§ **TASK BRIEF**: What you produce should be an exact transcription of the data, minus any pictures.

§ **INPUT DATA**:
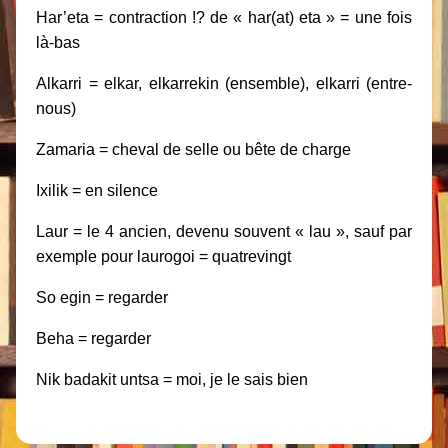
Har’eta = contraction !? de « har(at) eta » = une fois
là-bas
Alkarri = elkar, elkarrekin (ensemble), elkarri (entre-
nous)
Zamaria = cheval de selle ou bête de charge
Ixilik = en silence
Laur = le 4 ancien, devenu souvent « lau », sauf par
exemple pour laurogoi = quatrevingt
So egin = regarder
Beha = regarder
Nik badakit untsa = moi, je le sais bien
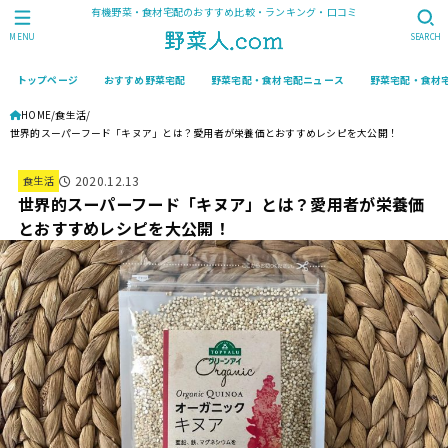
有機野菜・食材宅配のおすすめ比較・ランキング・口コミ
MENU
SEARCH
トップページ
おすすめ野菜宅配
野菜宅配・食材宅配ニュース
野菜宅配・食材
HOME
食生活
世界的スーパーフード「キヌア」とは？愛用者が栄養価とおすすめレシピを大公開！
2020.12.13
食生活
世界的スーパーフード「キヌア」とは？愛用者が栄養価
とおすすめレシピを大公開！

§ **TASK RESPONSE**:
Har’eta = contraction !? de « har(at) eta » = une fois
là-bas
Alkarri = elkar, elkarrekin (ensemble), elkarri (entre-
nous)
Zamaria = cheval de selle ou bête de charge
Ixilik = en silence
Laur = le 4 ancien, devenu souvent « lau », sauf par
exemple pour laurogoi = quatrevingt
So egin = regarder
Beha = regarder
Nik badakit untsa = moi, je le sais bien
有機野菜・食材宅配のおすすめ比較・ランキング・口コミ
MENU
SEARCH
トップページ
おすすめ野菜宅配
野菜宅配・食材宅配ニュース
野菜宅配・食材
HOME
食生活
世界的スーパーフード「キヌア」とは？愛用者が栄養価とおすすめレシピを大公開！
2020.12.13
食生活
世界的スーパーフード「キヌア」とは？愛用者が栄養価
とおすすめレシピを大公開！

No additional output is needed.